WHAT IS BEING ASKED: Copy every line of the records exactly, without including the images.

Page images and extracted text:
::::
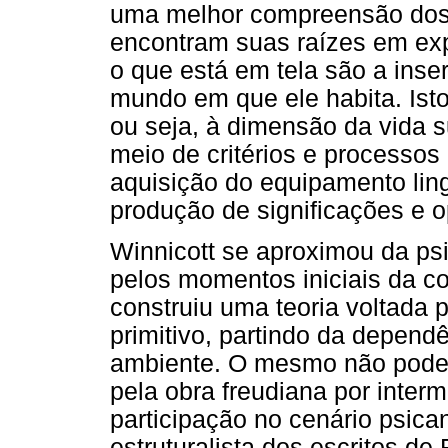
uma melhor compreensão dos
encontram suas raízes em exp
o que está em tela são a ins
mundo em que ele habita. Isto 
ou seja, à dimensão da vida s
meio de critérios e processos
aquisição do equipamento ling
produção de significações e 
Winnicott se aproximou da psi
pelos momentos iniciais da co
construiu uma teoria voltada
primitivo, partindo da depen
ambiente. O mesmo não pode s
pela obra freudiana por interm
participação no cenário psicana
estruturalista dos escritos d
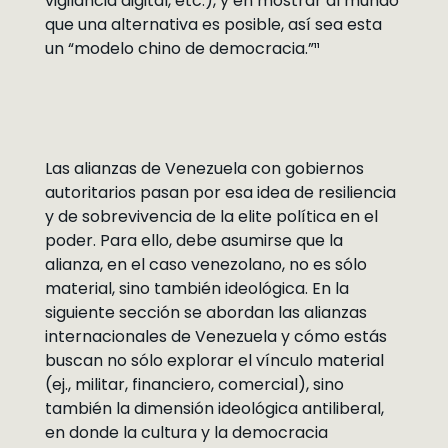
vigilancia digital, etc.), y en mostrar al mundo
que una alternativa es posible, así sea esta
un “modelo chino de democracia.”¹¹
Las alianzas de Venezuela con gobiernos
autoritarios pasan por esa idea de resiliencia
y de sobrevivencia de la elite política en el
poder. Para ello, debe asumirse que la
alianza, en el caso venezolano, no es sólo
material, sino también ideológica. En la
siguiente sección se abordan las alianzas
internacionales de Venezuela y cómo estás
buscan no sólo explorar el vínculo material
(ej., militar, financiero, comercial), sino
también la dimensión ideológica antiliberal,
en donde la cultura y la democracia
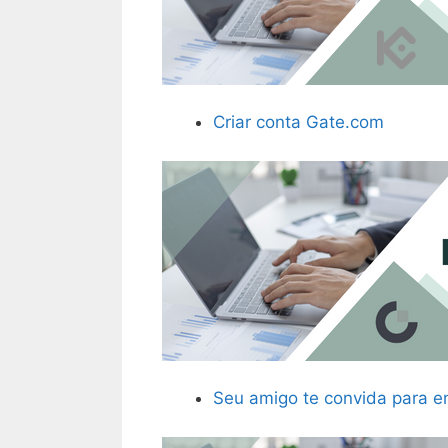
Criar conta Gate.com
Seu amigo te convida para e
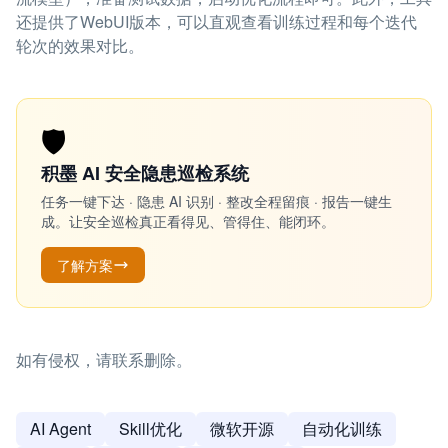
还提供了WebUI版本，可以直观查看训练过程和每个迭代
轮次的效果对比。
🛡️
积墨 AI 安全隐患巡检系统
任务一键下达 · 隐患 AI 识别 · 整改全程留痕 · 报告一键生
成。让安全巡检真正看得见、管得住、能闭环。
了解方案
如有侵权，请联系删除。
AI Agent
Skill优化
微软开源
自动化训练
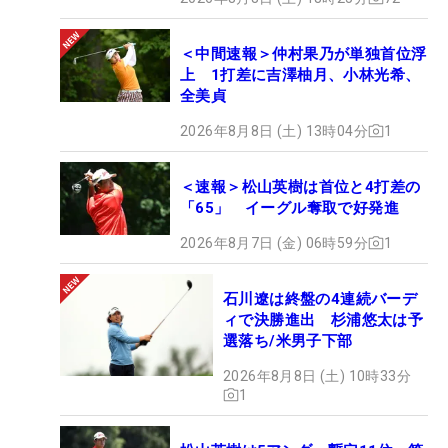
＜中間速報＞仲村果乃が単独首位浮
上 1打差に吉澤柚月、小林光希、
全美貞
2026年8月8日 (土) 13時04分
1
＜速報＞松山英樹は首位と4打差の
「65」 イーグル奪取で好発進
2026年8月7日 (金) 06時59分
1
石川遼は終盤の4連続バーデ
ィで決勝進出 杉浦悠太は予
選落ち/米男子下部
2026年8月8日 (土) 10時33分
1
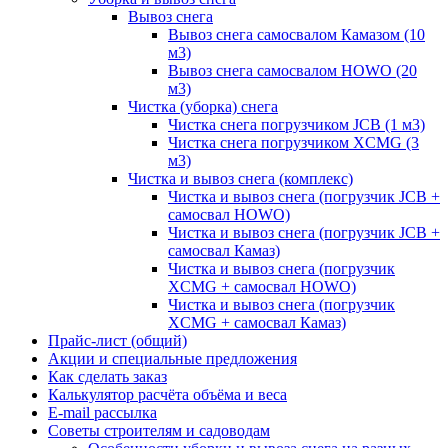
Вывоз снега
Вывоз снега самосвалом Камазом (10
м3)
Вывоз снега самосвалом HOWO (20
м3)
Чистка (уборка) снега
Чистка снега погрузчиком JCB (1 м3)
Чистка снега погрузчиком XCMG (3
м3)
Чистка и вывоз снега (комплекс)
Чистка и вывоз снега (погрузчик JCB +
самосвал HOWO)
Чистка и вывоз снега (погрузчик JCB +
самосвал Камаз)
Чистка и вывоз снега (погрузчик
XCMG + самосвал HOWO)
Чистка и вывоз снега (погрузчик
XCMG + самосвал Камаз)
Прайс-лист (общий)
Акции и специальные предложения
Как сделать заказ
Калькулятор расчёта объёма и веса
E-mail рассылка
Советы строителям и садоводам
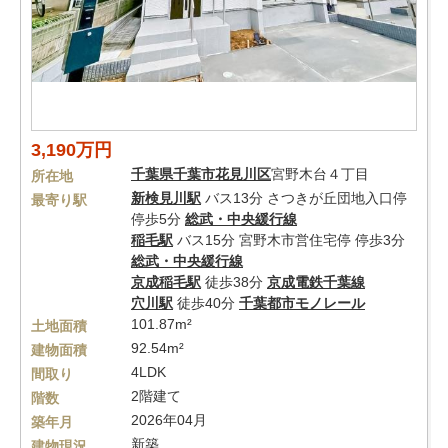
3,190万円
千葉県
千葉市花見川区
宮野木台４丁目
所在地
新検見川駅
バス13分 さつきが丘団地入口停
最寄り駅
停歩5分
総武・中央緩行線
稲毛駅
バス15分 宮野木市営住宅停 停歩3分
総武・中央緩行線
京成稲毛駅
徒歩38分
京成電鉄千葉線
穴川駅
徒歩40分
千葉都市モノレール
101.87m²
土地面積
92.54m²
建物面積
4LDK
間取り
2階建て
階数
2026年04月
築年月
新築
建物現況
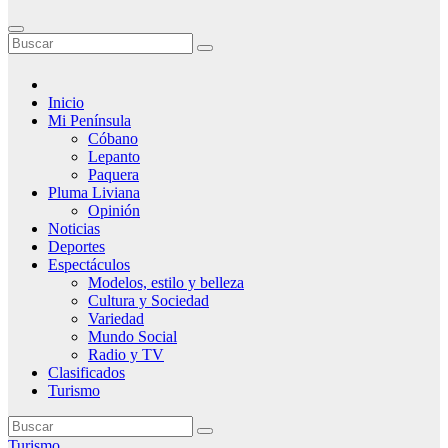
Inicio
Mi Península
Cóbano
Lepanto
Paquera
Pluma Liviana
Opinión
Noticias
Deportes
Espectáculos
Modelos, estilo y belleza
Cultura y Sociedad
Variedad
Mundo Social
Radio y TV
Clasificados
Turismo
Turismo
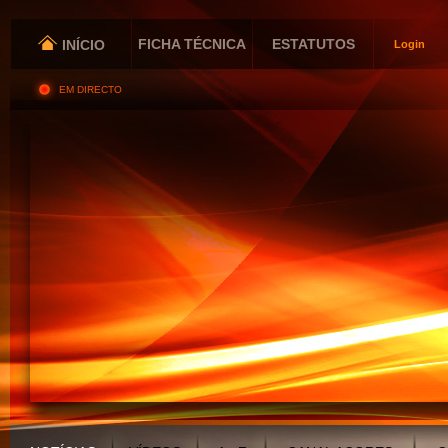
FICHA TÉCNICA
ESTATUTOS
INÍCIO
Login
EM DIRECTO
::::
RESPONSE TO THE EXERCISE:
uma melhor compreensão dos
encontram suas raízes em exp
o que está em tela são a ins
mundo em que ele habita. Isto 
ou seja, à dimensão da vida s
meio de critérios e processos
aquisição do equipamento ling
produção de significações e 
Winnicott se aproximou da psi
pelos momentos iniciais da co
construiu uma teoria voltada
primitivo, partindo da depen
ambiente. O mesmo não pode s
pela obra freudiana por interm
participação no cenário psicana
estruturalista dos escritos d
vigilancia digital, etc.), y en mostrar al mundo
que una alternativa es posible, así sea esta
un “modelo chino de democracia.”¹¹
Las alianzas de Venezuela con gobiernos
autoritarios pasan por esa idea de resiliencia
y de sobrevivencia de la elite política en el
poder. Para ello, debe asumirse que la
alianza, en el caso venezolano, no es sólo
material, sino también ideológica. En la
siguiente sección se abordan las alianzas
internacionales de Venezuela y cómo estás
buscan no sólo explorar el vínculo material
(ej., militar, financiero, comercial), sino
también la dimensión ideológica antiliberal,
en donde la cultura y la democracia
Criar conta Gate.com
Seu amigo te convida para e
还提供了WebUI版本，可以直观查看训练过程和每个迭代
轮次的效果对比。
🛡️
积墨 AI 安全隐患巡检系统
任务一键下达 · 隐患 AI 识别 · 整改全程留痕 · 报告一键生
成。让安全巡检真正看得见、管得住、能闭环。
了解方案
如有侵权，请联系删除。
AI Agent
Skill优化
微软开源
自动化训练
＜中間速報＞仲村果乃が単独首位浮
上 1打差に吉澤柚月、小林光希、
全美貞
2026年8月8日 (土) 13時04分
1
＜速報＞松山英樹は首位と4打差の
「65」 イーグル奪取で好発進
2026年8月7日 (金) 06時59分
1
石川遼は終盤の4連続バーデ
ィで決勝進出 杉浦悠太は予
選落ち/米男子下部
2026年8月8日 (土) 10時33分
1
Вывоз снега
Вывоз снега самосвалом Камазом (10
м3)
Вывоз снега самосвалом HOWO (20
м3)
Чистка (уборка) снега
Чистка снега погрузчиком JCB (1 м3)
Чистка снега погрузчиком XCMG (3
м3)
Чистка и вывоз снега (комплекс)
Чистка и вывоз снега (погрузчик JCB +
самосвал HOWO)
Чистка и вывоз снега (погрузчик JCB +
самосвал Камаз)
Чистка и вывоз снега (погрузчик
XCMG + самосвал HOWO)
Чистка и вывоз снега (погрузчик
XCMG + самосвал Камаз)
Прайс-лист (общий)
Акции и специальные предложения
Как сделать заказ
Калькулятор расчёта объёма и веса
E-mail рассылка
Советы строителям и садоводам
3,190万円
千葉県
千葉市花見川区
宮野木台４丁目
所在地
新検見川駅
バス13分 さつきが丘団地入口停
最寄り駅
停歩5分
総武・中央緩行線
稲毛駅
バス15分 宮野木市営住宅停 停歩3分
総武・中央緩行線
京成稲毛駅
徒歩38分
京成電鉄千葉線
穴川駅
徒歩40分
千葉都市モノレール
101.87m²
土地面積
92.54m²
建物面積
4LDK
間取り
2階建て
階数
2026年04月
築年月
新築
建物現況
Inicio
Mi Península
Cóbano
Lepanto
Paquera
Pluma Liviana
Opinión
Noticias
Deportes
Espectáculos
Modelos, estilo y belleza
Cultura y Sociedad
Variedad
Mundo Social
Radio y TV
Clasificados
Turismo
Turismo
FICHA TÉCNICA
ESTATUTOS
INÍCIO
Login
EM DIRECTO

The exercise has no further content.